# Action item
From the entries, copy every line that carries the string "gmail".

# Given data
☆ ☆ ☆ ☆ ☆ ☆ ☆

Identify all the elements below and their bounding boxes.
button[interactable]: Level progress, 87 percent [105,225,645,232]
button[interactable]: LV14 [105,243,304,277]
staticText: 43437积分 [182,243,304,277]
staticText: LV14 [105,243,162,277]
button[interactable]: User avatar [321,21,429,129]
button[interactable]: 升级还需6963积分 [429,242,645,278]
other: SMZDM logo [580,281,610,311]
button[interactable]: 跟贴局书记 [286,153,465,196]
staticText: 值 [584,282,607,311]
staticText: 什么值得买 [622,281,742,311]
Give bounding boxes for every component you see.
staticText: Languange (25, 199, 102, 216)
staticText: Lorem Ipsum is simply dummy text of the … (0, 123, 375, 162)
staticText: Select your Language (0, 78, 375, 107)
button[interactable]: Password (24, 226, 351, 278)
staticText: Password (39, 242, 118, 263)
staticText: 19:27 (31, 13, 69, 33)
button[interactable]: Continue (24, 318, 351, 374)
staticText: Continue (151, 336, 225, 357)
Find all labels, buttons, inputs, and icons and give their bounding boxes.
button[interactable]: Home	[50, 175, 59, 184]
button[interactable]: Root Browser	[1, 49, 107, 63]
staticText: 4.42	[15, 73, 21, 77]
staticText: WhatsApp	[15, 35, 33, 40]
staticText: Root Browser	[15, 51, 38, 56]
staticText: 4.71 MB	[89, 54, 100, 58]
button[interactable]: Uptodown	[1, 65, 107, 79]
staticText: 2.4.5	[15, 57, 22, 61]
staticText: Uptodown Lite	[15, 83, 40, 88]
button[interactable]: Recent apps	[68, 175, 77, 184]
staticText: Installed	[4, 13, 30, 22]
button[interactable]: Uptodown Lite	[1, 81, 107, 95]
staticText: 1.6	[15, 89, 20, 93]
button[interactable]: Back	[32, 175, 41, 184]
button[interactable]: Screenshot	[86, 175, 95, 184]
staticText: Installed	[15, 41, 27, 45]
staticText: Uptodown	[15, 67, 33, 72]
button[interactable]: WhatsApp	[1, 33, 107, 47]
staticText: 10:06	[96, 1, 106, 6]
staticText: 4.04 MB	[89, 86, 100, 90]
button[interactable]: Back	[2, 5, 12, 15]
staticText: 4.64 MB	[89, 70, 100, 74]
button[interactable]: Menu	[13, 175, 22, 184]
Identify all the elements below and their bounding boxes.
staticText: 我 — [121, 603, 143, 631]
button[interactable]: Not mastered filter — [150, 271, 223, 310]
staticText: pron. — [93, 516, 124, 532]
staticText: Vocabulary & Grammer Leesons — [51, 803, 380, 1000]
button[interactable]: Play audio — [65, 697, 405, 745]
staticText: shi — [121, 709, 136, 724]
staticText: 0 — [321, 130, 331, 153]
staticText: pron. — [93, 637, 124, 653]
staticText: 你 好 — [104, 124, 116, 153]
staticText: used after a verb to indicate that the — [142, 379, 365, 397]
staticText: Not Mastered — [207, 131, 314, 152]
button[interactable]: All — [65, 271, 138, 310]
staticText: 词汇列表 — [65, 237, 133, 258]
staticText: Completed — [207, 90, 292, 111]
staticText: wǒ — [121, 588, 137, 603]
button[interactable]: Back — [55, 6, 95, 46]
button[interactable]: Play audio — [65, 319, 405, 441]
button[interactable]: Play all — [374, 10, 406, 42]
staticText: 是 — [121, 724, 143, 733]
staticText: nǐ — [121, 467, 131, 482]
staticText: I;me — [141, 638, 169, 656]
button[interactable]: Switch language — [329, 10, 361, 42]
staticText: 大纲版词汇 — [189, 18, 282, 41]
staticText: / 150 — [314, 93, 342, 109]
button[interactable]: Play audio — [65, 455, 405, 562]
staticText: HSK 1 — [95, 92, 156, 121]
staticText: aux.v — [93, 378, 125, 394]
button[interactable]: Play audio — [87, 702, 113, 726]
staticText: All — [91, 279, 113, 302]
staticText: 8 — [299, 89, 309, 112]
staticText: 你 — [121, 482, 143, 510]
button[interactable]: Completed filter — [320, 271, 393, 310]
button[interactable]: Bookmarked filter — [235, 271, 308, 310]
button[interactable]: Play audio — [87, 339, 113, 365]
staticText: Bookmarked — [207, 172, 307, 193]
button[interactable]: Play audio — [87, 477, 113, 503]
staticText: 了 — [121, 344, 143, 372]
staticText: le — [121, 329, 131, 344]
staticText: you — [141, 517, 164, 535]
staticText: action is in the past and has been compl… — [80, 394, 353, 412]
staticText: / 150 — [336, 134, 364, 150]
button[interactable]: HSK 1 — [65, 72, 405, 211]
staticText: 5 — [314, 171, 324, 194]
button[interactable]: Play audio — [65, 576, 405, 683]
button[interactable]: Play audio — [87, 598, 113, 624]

☆ ☆ ☆ ☆ ☆ ☆ ☆

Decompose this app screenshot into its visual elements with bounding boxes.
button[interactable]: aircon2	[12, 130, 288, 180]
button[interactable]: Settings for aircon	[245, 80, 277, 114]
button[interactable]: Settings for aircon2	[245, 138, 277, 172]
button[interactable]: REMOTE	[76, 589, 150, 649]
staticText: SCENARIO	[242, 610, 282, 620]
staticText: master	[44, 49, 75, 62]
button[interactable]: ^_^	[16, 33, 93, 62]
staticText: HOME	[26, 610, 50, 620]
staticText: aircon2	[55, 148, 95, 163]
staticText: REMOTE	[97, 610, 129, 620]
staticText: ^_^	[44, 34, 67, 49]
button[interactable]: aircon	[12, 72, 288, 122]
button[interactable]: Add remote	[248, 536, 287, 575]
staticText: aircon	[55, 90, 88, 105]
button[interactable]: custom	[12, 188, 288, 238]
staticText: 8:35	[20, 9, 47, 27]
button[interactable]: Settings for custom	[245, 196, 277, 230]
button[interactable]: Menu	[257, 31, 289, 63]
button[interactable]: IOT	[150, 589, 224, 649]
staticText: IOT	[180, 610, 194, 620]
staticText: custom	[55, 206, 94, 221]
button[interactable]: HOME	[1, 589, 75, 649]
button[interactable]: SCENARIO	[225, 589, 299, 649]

☆ ☆ ☆ ☆ ☆ ☆ ☆

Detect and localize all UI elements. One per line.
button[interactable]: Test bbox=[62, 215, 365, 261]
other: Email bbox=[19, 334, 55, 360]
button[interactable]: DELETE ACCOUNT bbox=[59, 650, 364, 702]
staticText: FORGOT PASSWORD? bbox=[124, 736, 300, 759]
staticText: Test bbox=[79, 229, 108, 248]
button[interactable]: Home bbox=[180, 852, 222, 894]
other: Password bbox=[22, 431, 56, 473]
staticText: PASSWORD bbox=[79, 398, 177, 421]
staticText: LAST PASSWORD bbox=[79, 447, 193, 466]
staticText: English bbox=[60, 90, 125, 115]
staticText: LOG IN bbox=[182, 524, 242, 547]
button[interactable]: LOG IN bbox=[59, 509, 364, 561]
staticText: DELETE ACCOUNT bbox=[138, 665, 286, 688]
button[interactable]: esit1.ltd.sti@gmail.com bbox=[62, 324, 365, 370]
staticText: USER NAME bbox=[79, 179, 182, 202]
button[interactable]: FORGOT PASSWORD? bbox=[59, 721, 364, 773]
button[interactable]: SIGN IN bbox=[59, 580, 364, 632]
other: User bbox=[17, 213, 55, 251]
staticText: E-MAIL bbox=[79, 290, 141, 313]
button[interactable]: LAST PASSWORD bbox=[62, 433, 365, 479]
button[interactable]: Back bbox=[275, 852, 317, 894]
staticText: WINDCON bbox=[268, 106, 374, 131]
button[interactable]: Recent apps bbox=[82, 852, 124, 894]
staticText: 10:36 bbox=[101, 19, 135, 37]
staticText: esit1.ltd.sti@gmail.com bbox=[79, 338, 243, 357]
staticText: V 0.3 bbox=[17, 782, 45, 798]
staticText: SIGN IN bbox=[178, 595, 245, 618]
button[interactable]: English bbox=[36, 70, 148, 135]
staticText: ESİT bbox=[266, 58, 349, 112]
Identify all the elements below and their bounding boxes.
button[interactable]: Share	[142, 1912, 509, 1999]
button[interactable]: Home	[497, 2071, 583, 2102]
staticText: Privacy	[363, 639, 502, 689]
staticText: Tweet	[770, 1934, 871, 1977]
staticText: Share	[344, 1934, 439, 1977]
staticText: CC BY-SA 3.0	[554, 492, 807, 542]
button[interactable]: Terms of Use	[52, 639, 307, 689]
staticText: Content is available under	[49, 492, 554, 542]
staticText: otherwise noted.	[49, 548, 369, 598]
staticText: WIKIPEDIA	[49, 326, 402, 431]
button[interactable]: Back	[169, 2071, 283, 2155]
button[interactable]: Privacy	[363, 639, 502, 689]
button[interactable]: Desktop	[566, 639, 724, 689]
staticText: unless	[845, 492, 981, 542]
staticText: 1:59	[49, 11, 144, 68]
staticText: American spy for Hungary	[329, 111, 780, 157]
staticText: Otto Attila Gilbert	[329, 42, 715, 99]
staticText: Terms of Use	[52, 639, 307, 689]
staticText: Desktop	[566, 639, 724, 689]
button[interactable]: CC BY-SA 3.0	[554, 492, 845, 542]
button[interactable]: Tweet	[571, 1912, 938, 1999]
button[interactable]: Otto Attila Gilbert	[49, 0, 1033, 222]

☆ ☆ ☆ ☆ ☆ ☆ ☆

# Written reply
button[interactable]: esit1.ltd.sti@gmail.com bbox=[62, 324, 365, 370]
staticText: esit1.ltd.sti@gmail.com bbox=[79, 338, 243, 357]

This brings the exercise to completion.